Doch der Reihe nach...

Es war ein sonniger Tag, die Vöglein zwitscherten, die Schmetterlinge machten die Wiesen unsicher, eine leichte frische Brise mit dem süßen Duft des Frühlings lag in der Luft. Und ich stand da, mit versteinerten Gesicht und innerlich absolut leer auf der Beerdigung meiner Mutter. Eigentlich wollte ich gar nicht da sein. Klar, wer will schon auf der Beerdigung der Mutter sein, sie war.. immer für mich da. Verständnisvoll, wenn ich Mist gebaut habe, liebevoll, wenn mein Gefühlsleben auf Tauchstation gehen wollte, für einen Schwatz in Zeiten der Sorglosigkeit und mit einer kritischen Stimme, wenn jene Zeiten überhand nehmen wollten. Dennoch war ich sofort mit Achtzehn ausgezogen, raus in die nicht so weite Welt. Und jetzt wünschte ich mir diese ganzen Nervensägen hier weg, die mir nur ein weiteres Mal ihr Beileid klagen wollten und sich in diesen zwei Minuten so verhielten, als wenn alles Leid der Welt über sie hereingebrochen wäre. ‚Meine Mama war tot, ich muss damit klarkommen, also zischt ab und geht mir nicht auf den Sack.' So dachte ich zumindest anfangs. Nach der Trauerrede, die alle Stationen ihres Lebens und ihre Hobbys mitnahm, war mein Kopf nur noch leer. Irgendwie war ich hier vor das Grab gekommen und warf eine Rose und einen Klumpen Erde auf den Sarg. Ich wollte mich übergeben, wurde jedoch von einer Nachbarin an die Seite geführt.
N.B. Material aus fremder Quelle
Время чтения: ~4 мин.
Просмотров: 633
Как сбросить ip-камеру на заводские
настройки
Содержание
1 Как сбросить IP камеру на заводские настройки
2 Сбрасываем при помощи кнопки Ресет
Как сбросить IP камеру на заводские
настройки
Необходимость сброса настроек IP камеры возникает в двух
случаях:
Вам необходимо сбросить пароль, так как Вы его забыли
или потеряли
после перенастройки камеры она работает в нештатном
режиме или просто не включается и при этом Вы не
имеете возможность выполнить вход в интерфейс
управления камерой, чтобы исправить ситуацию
Neben mir trat eine Frau, atmete schwer durch. Bitte keine weitere „es tut mir so unendlich leid"-Rede. Aber sie schwieg, zum Glück. Ihrem und meinem. Erinnerungen stiegen in mir hoch, wie glücklich meine Mutter war, wie wir in zwei Wochen ein Wellnesswochenende machen wollten, nur sie, meine Schwester und ich. Keine Arbeit, Ausbildung, Schule, nur Schlamm, Sekt und heiße Steine. In dem Moment hörte die Welt auf sich zu drehen und mein Kopf schleuderte weiter. Ich muss geschwankt haben, spürte ich doch einen stützen Griff von der Seite.
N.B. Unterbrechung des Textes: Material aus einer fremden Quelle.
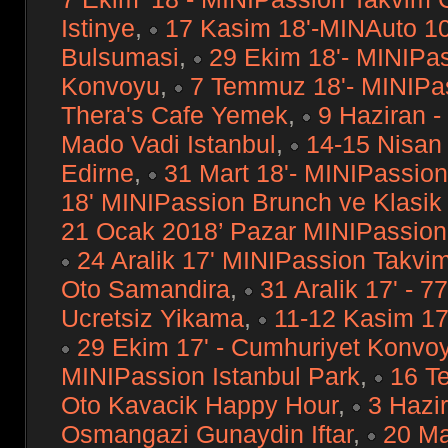
Istinye
,
17 Kasim 18'-MINAuto 10
Bulsumasi
,
29 Ekim 18'- MINIPa
Konvoyu
,
7 Temmuz 18'- MINIPas
Thera's Cafe Yemek
,
9 Haziran -
Mado Vadi Istanbul
,
14-15 Nisan
Edirne
,
31 Mart 18'- MINIPassio
18' MINIPassion Brunch ve Klasik
21 Ocak 2018’ Pazar MINIPassion
24 Aralik 17' MINIPassion Takvi
Oto Samandira
,
31 Aralik 17' - 
Ucretsiz Yikama
,
11-12 Kasim 17'
29 Ekim 17' - Cumhuriyet Konvo
MINIPassion Istanbul Park
,
16 T
Oto Kavacik Happy Hour
,
3 Hazir
Osmangazi Gunaydin Iftar
,
20 Ma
„Hey, alles gut? Ich hab dich", fragte die Frau.

Ich nickte nur, sah zu Boden und überlegte, ob ich auf meine Schuhe kotzen sollte. Entschied mich aber dagegen. Ich könnte jetzt sagen, ich wollte die Zeremonie nicht stören oder die hübschen Stiefel der Frau besudeln. Oder einfach, dass ich den Nachgeschmack nicht mag. Aber ich hatte seit gestern nichts gegessen und der Magensaft fraß sich gerade durch meinen Magen. Ein weiterer Grund, weswegen ich neben mir stand.
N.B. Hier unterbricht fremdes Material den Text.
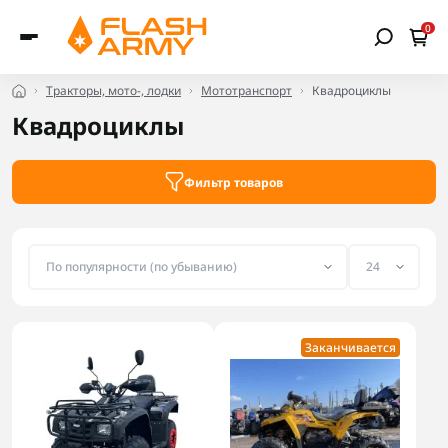
0
Тракторы, мото-, лодки
Мототранспорт
Квадроциклы
Квадроциклы
Фильтр товаров
Заканчивается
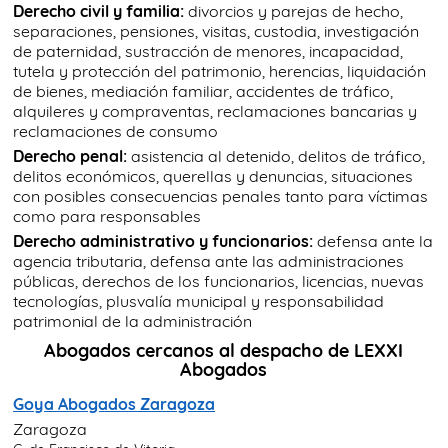
Derecho civil y familia:
divorcios y parejas de hecho,
separaciones, pensiones, visitas, custodia, investigación
de paternidad, sustracción de menores, incapacidad,
tutela y protección del patrimonio, herencias, liquidación
de bienes, mediación familiar, accidentes de tráfico,
alquileres y compraventas, reclamaciones bancarias y
reclamaciones de consumo
Derecho penal:
asistencia al detenido, delitos de tráfico,
delitos económicos, querellas y denuncias, situaciones
con posibles consecuencias penales tanto para víctimas
como para responsables
Derecho administrativo y funcionarios:
defensa ante la
agencia tributaria, defensa ante las administraciones
públicas, derechos de los funcionarios, licencias, nuevas
tecnologías, plusvalía municipal y responsabilidad
patrimonial de la administración
Abogados cercanos al despacho de LEXXI
Abogados
Goya Abogados Zaragoza
Zaragoza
„Gehören Sie zur Familie?", fragte die Nachbarin, sah mich mitleidig an. Sie hatte mir schon gesagt, wie leid es ihr tat, zweimal, und verzichtete jetzt darauf.

„Ich, ähm... war eine Freundin von...", setzte sie an, brach aber ab, schluckte schwer.

Die Nachbarin nickte, sah kurz auf mich, dann wieder zu der Frau. „Passen Sie gut auf Leah auf, es ist gut, dass Sie da sind".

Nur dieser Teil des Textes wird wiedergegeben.